A prisão ocorreu em Teodoro Sampaio e faz parte de uma investigação que apura o uso de cargos públicos e funções institucionais para a prática de crimes contra menores em situação de vulnerabilidade social.

Ligação direta com a prefeitura

Além de integrar a reserva da Polícia Militar, ele mantinha vínculo direto com a administração municipal. Ele atuou como assessor especial e segurança pessoal do então prefeito de Teodoro Sampaio, José Alves da Cruz (PL), conhecido como Bitinho. No município, o ex-sargento também exerceu a função de coordenador disciplinar de uma escola militarizada, o que ampliava seu acesso a crianças e adolescentes.

As investigações indicam que a proximidade com o poder público e a posição de autoridade foram utilizadas como instrumentos para facilitar a aproximação das vítimas.

Aliciamento e vulnerabilidade social

De acordo com os investigadores, o ex-sargento se aproveitava de crianças e adolescentes entre 10 e 14 anos, em sua maioria pertencentes a famílias em extrema vulnerabilidade social. O objetivo seria o aliciamento sexual por meio da oferta de auxílios assistenciais.

Relatos apontam que o militar oferecia cestas básicas, chocolates e até botijões de gás às famílias das vítimas como forma de cooptação, prática que teria se repetido ao longo do tempo.

Tentativas de intimidação

Além das acusações de importunação sexual, o o ex-sargento também responde a um processo por ameaça. Após a repercussão inicial do caso, o PM inativo teria tentado intimidar vítimas e familiares, pressionando-os a assinar abaixo-assinados com declarações de inocência.
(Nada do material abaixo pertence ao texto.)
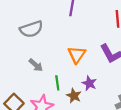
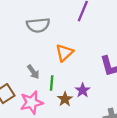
orange triangle: (77, 55) -> (64, 53), moved
gray arrow: (36, 65) -> (33, 72), moved

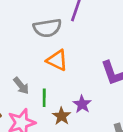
gray semicircle: (38, 25) -> (47, 28), moved
orange triangle: (64, 53) -> (57, 60), turned -48

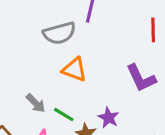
green line: (44, 98) -> (64, 115), turned -54

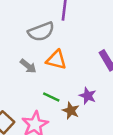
gray arrow: (36, 103) -> (28, 66), moved

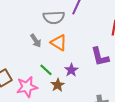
purple star: (88, 96) -> (71, 70), moved

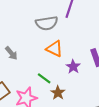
gray arrow: (36, 41) -> (11, 53), moved
purple star: (71, 70) -> (73, 67), moved

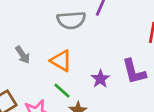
orange triangle: (54, 49) -> (61, 61), moved

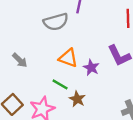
orange triangle: (61, 61) -> (68, 58), moved

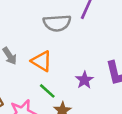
orange triangle: (68, 58) -> (42, 61), moved

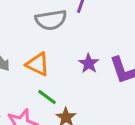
purple star: (84, 80) -> (89, 63), moved

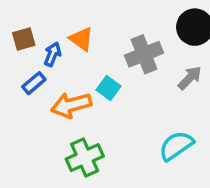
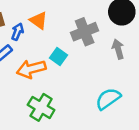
gray arrow: (190, 78) -> (118, 49), turned -60
green cross: (85, 158) -> (41, 107), turned -35

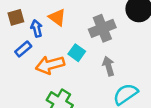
blue arrow: (17, 32) -> (37, 28), turned -35
gray arrow: (118, 49) -> (108, 66), moved

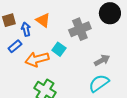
gray arrow: (108, 66) -> (102, 60), moved, turned 77

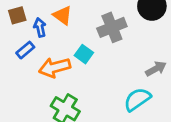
gray arrow: (102, 60) -> (156, 69), moved

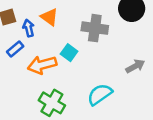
gray cross: (112, 27) -> (95, 28), turned 30
cyan semicircle: (137, 99) -> (100, 94), moved

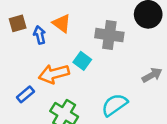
blue rectangle: (15, 49) -> (25, 94), moved

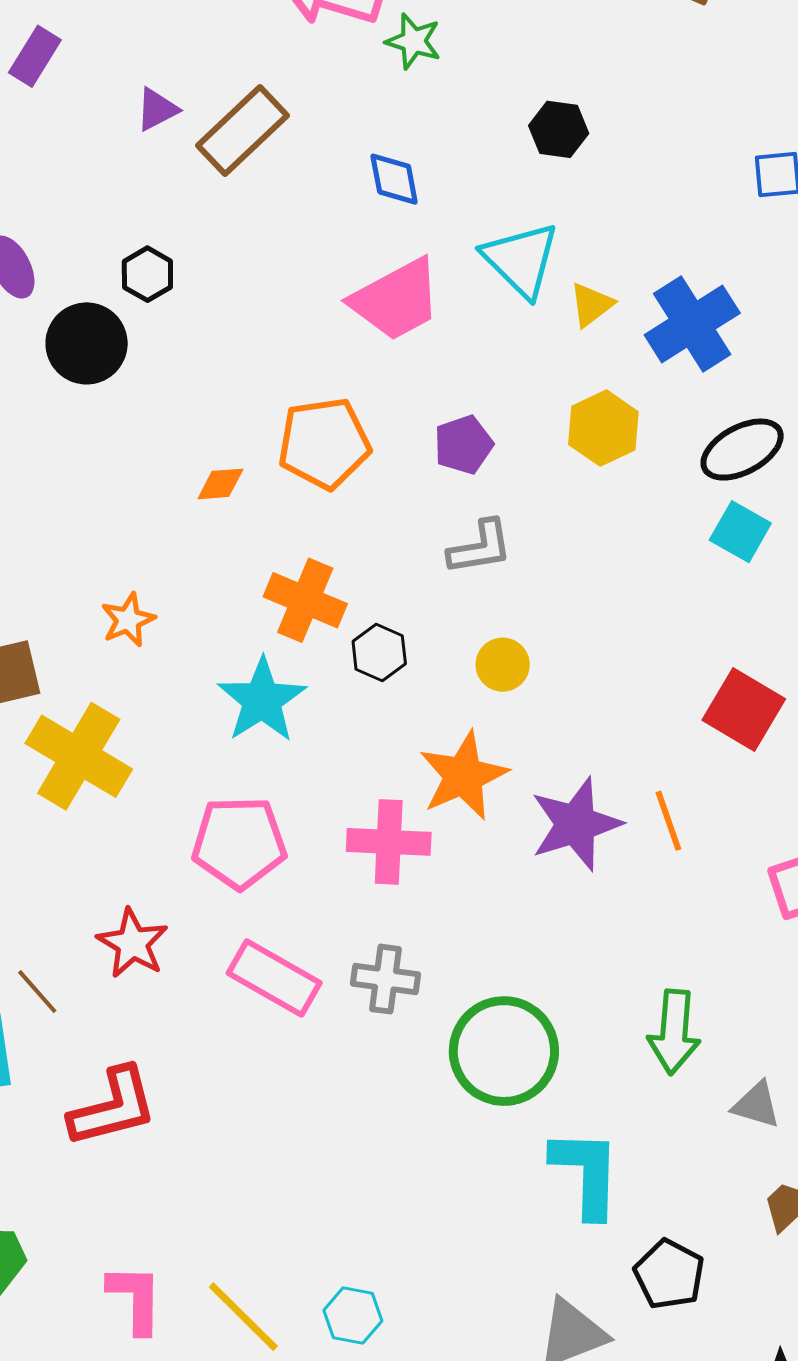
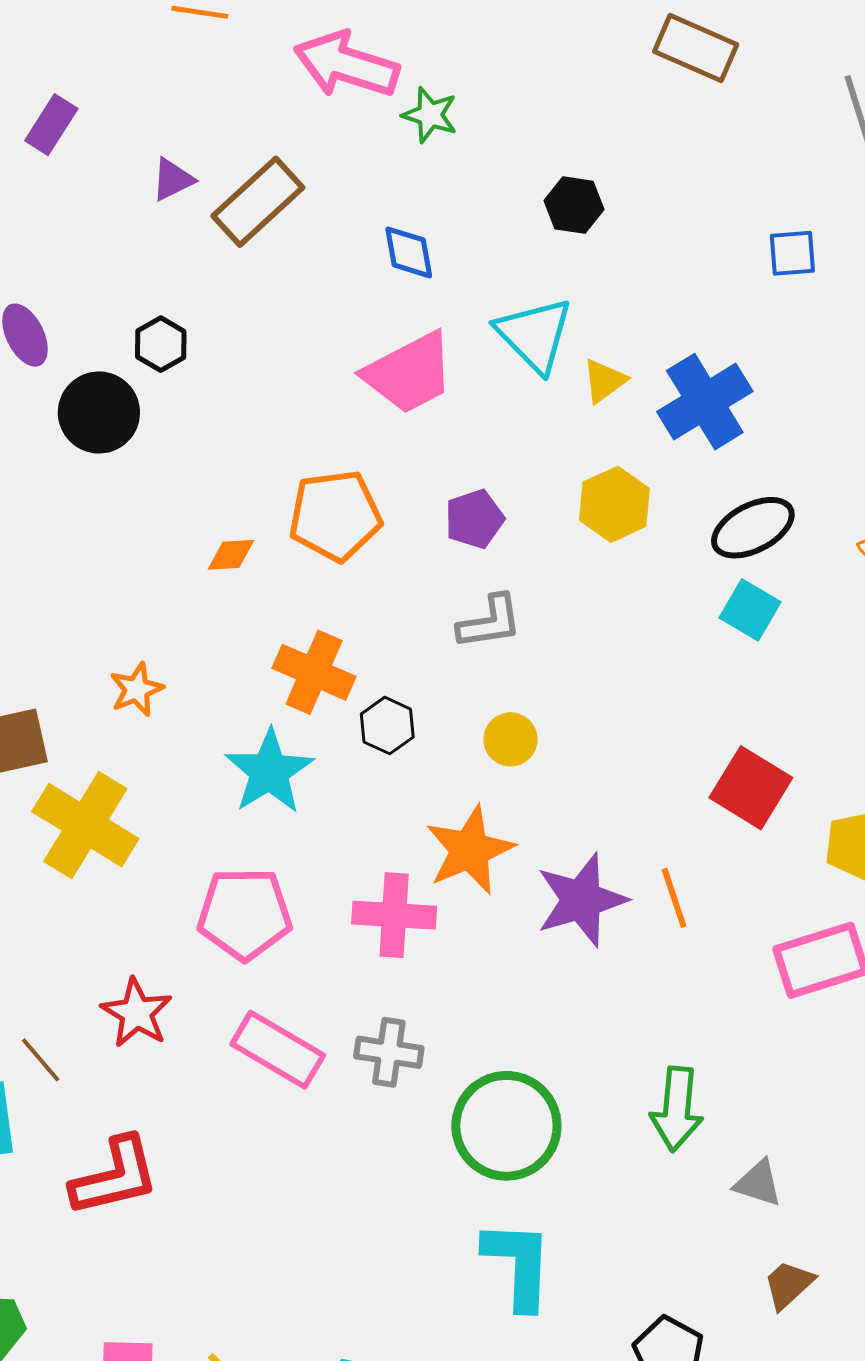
cyan L-shape: (586, 1173) -> (518, 1265), moved

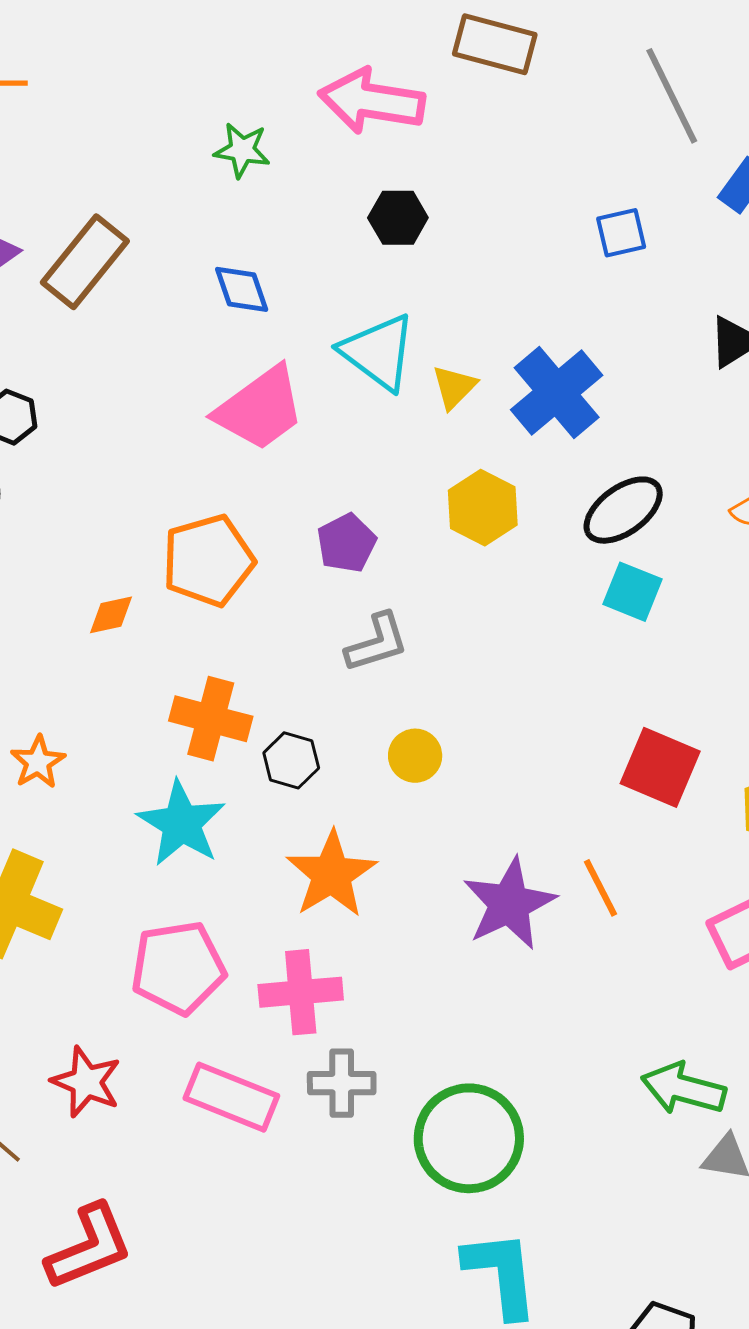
pink arrow: (346, 65) -> (372, 101), moved
orange star: (470, 850) -> (331, 874), moved
pink cross: (394, 915) -> (301, 992), moved
green arrow: (677, 1109) -> (683, 1089), moved, turned 108

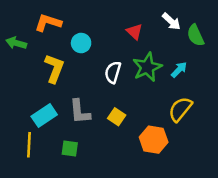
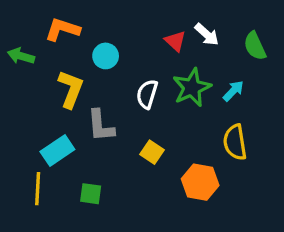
white arrow: (171, 21) -> (207, 34), moved
yellow semicircle: (180, 109) -> (235, 142), turned -48
gray L-shape: (80, 112) -> (101, 126), moved

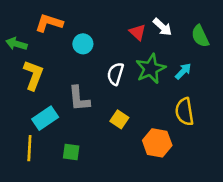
yellow L-shape: (71, 89) -> (33, 75), moved

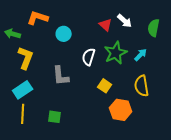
green semicircle: (200, 36) -> (154, 28), turned 36
cyan rectangle: (45, 118) -> (23, 90), moved
yellow square: (119, 119) -> (105, 86), moved

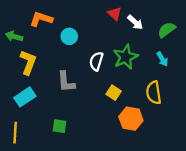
red triangle: (106, 25) -> (115, 14), moved
green semicircle: (154, 28) -> (167, 30), turned 42
cyan arrow: (141, 55) -> (162, 59), moved, turned 104
yellow line: (23, 114) -> (15, 133), moved

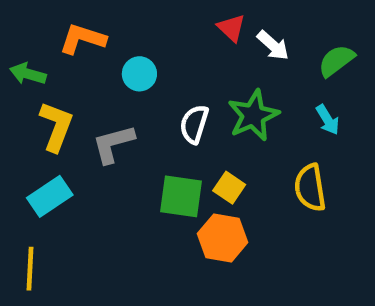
gray L-shape: (66, 82) -> (113, 144), moved, turned 80
orange hexagon: (131, 119) -> (223, 238), moved
green square: (60, 126) -> (181, 196), moved, size x1.5

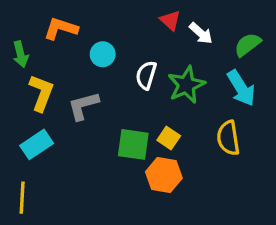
green arrow: (28, 74) -> (20, 54), turned -120
cyan arrow: (328, 120) -> (241, 88), size x1.6
white semicircle: (194, 124) -> (146, 75), moved

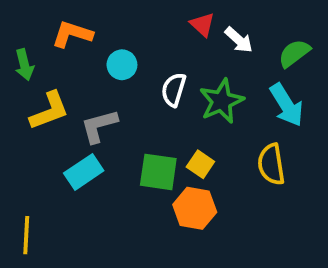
yellow L-shape: (41, 93) -> (49, 111), turned 48
cyan rectangle: (37, 144) -> (84, 172), moved

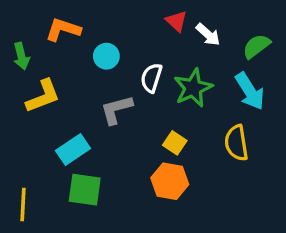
gray L-shape: (99, 126) -> (116, 110), moved
green square: (158, 172) -> (85, 190), moved

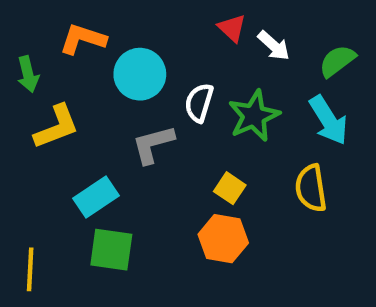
cyan circle: (106, 56) -> (140, 74), size x1.5

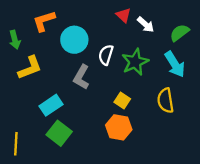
orange L-shape: (83, 39) -> (44, 21), turned -35
gray L-shape: (153, 144) -> (81, 77), turned -45
green square: (111, 250) -> (59, 133), turned 30

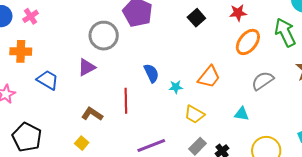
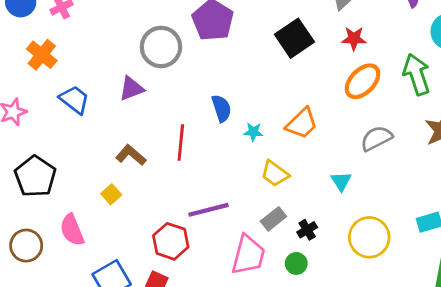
black square: (196, 18) -> (294, 38), size x1.5
orange cross: (21, 51) -> (42, 55), turned 30
cyan triangle: (242, 114) -> (341, 181), turned 42

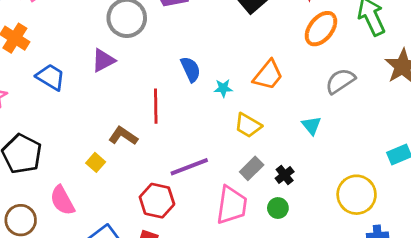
brown L-shape: (131, 155) -> (123, 136), moved
yellow circle: (369, 237) -> (357, 195), moved

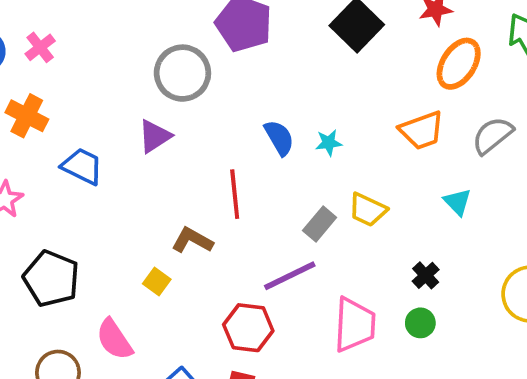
orange trapezoid: (268, 75) -> (422, 130), moved, turned 36
cyan star: (223, 88) -> (329, 143), moved
gray rectangle: (252, 168) -> (320, 224), moved

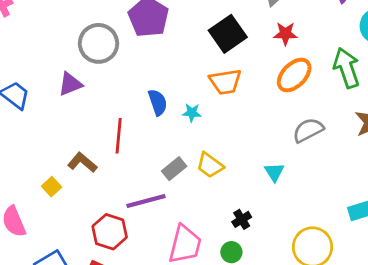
orange trapezoid: (422, 130) -> (225, 82), moved

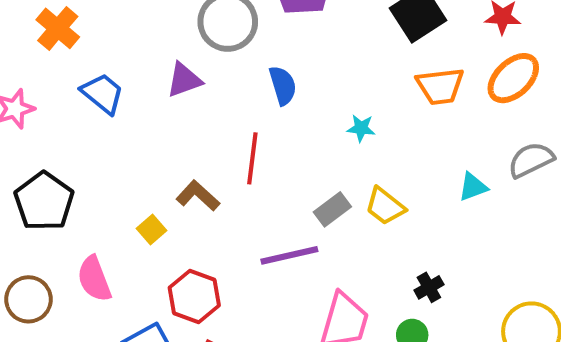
orange trapezoid: (225, 82) -> (440, 86), moved
blue semicircle: (158, 102) -> (283, 85), moved
cyan triangle: (274, 172) -> (473, 187), moved, turned 40
red hexagon: (110, 232) -> (194, 297), moved

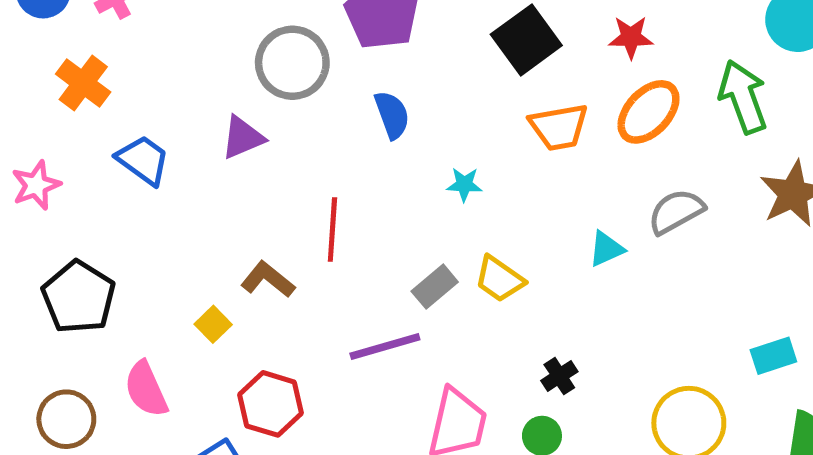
blue semicircle: (283, 85) -> (392, 115), moved

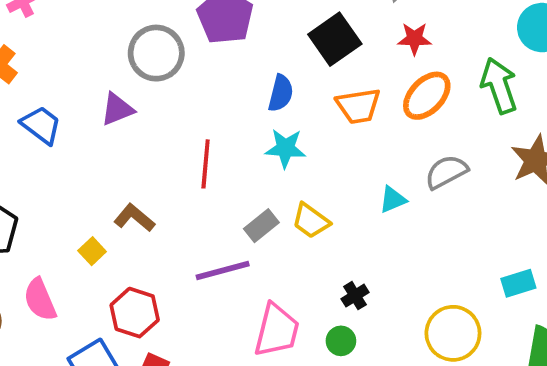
blue semicircle: (392, 115) -> (281, 93), moved, turned 33
cyan star: (464, 184) -> (285, 148), size x1.5
red line: (332, 229) -> (206, 164), moved

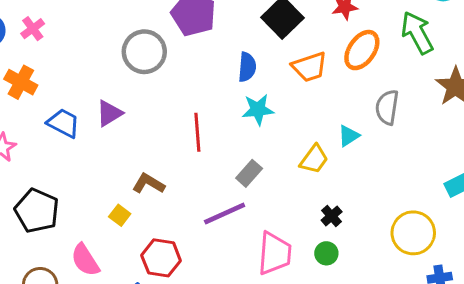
purple triangle: (117, 109) -> (109, 113), moved
gray semicircle: (446, 172) -> (387, 107), turned -44
yellow trapezoid: (311, 221) -> (314, 159), moved, turned -80

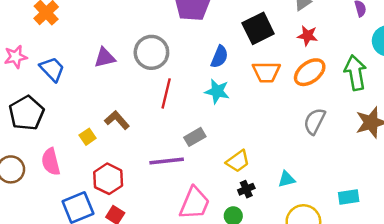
gray circle: (144, 52) -> (151, 52), moved
blue trapezoid: (63, 123) -> (52, 69), moved
cyan triangle: (349, 136) -> (287, 179), moved
yellow trapezoid: (314, 159) -> (238, 161), moved

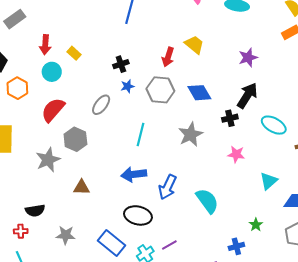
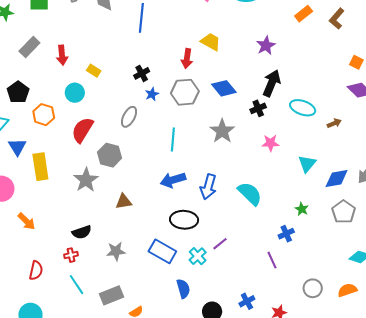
red arrow: (45, 45) -> (62, 55), moved

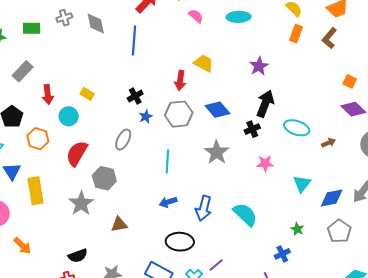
orange rectangle: (304, 14) -> (296, 34), turned -30
red arrow: (62, 55) -> (48, 94), moved
blue arrow: (173, 180) -> (168, 202), size x0.7

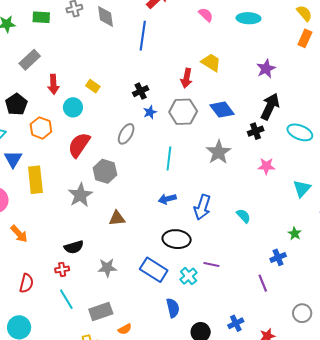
cyan semicircle: (245, 214) -> (243, 216), size x0.6
purple line: (216, 265) -> (211, 265), turned 49

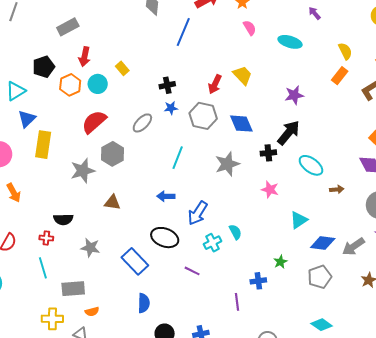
orange hexagon: (41, 128) -> (70, 85), moved
cyan cross: (189, 276) -> (212, 243), moved

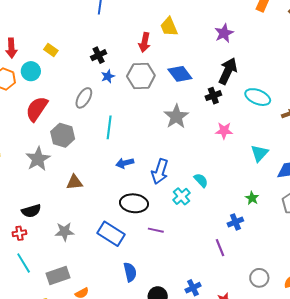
yellow trapezoid: (243, 75) -> (169, 27), turned -145
cyan line: (178, 158) -> (109, 127), moved
purple line: (192, 271) -> (156, 230), moved

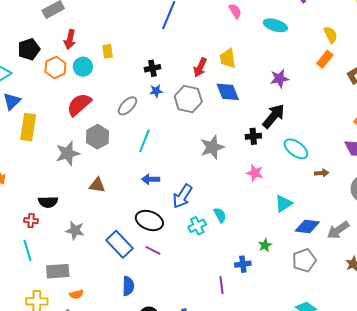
yellow rectangle: (51, 50) -> (108, 51), turned 32
blue diamond: (180, 74) -> (228, 92), moved
purple line: (156, 230) -> (153, 250), moved

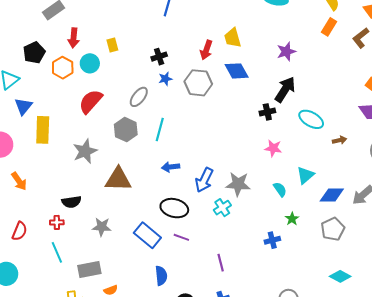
gray hexagon: (97, 137) -> (126, 130), moved
gray star: (212, 147) -> (238, 184), moved, turned 30
brown triangle: (97, 185) -> (118, 179), size x1.6
cyan semicircle: (220, 215) -> (280, 189), moved
purple line: (221, 285) -> (221, 263), moved

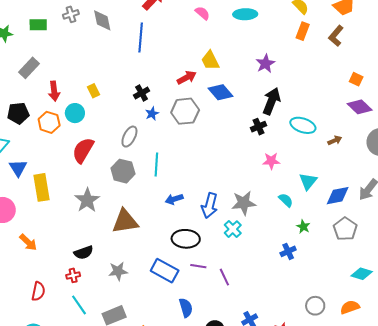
red arrow: (206, 50) -> (187, 78), turned -126
black pentagon: (34, 53) -> (18, 113), turned 30
purple line: (221, 263) -> (224, 277), moved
Familiares relataram, sob anonimato, que houve tentativa de coação para assinatura de documentos afirmando que “nunca presenciaram” abusos. Há indícios de que esses papéis chegaram a circular dentro de unidades de ensino do município.

Investigações em andamento

O Ministério Público da Bahia informou que as investigações seguem em curso, com foco na responsabilização penal dos envolvidos e na garantia da proteção integral de crianças e adolescentes.

O órgão reforça que denúncias de abuso e exploração sexual podem ser feitas por meio do Disque 100, do Ministério dos Direitos Humanos, e também ao MP-BA, pelo Disque 127 ou pelos canais oficiais de atendimento da instituição.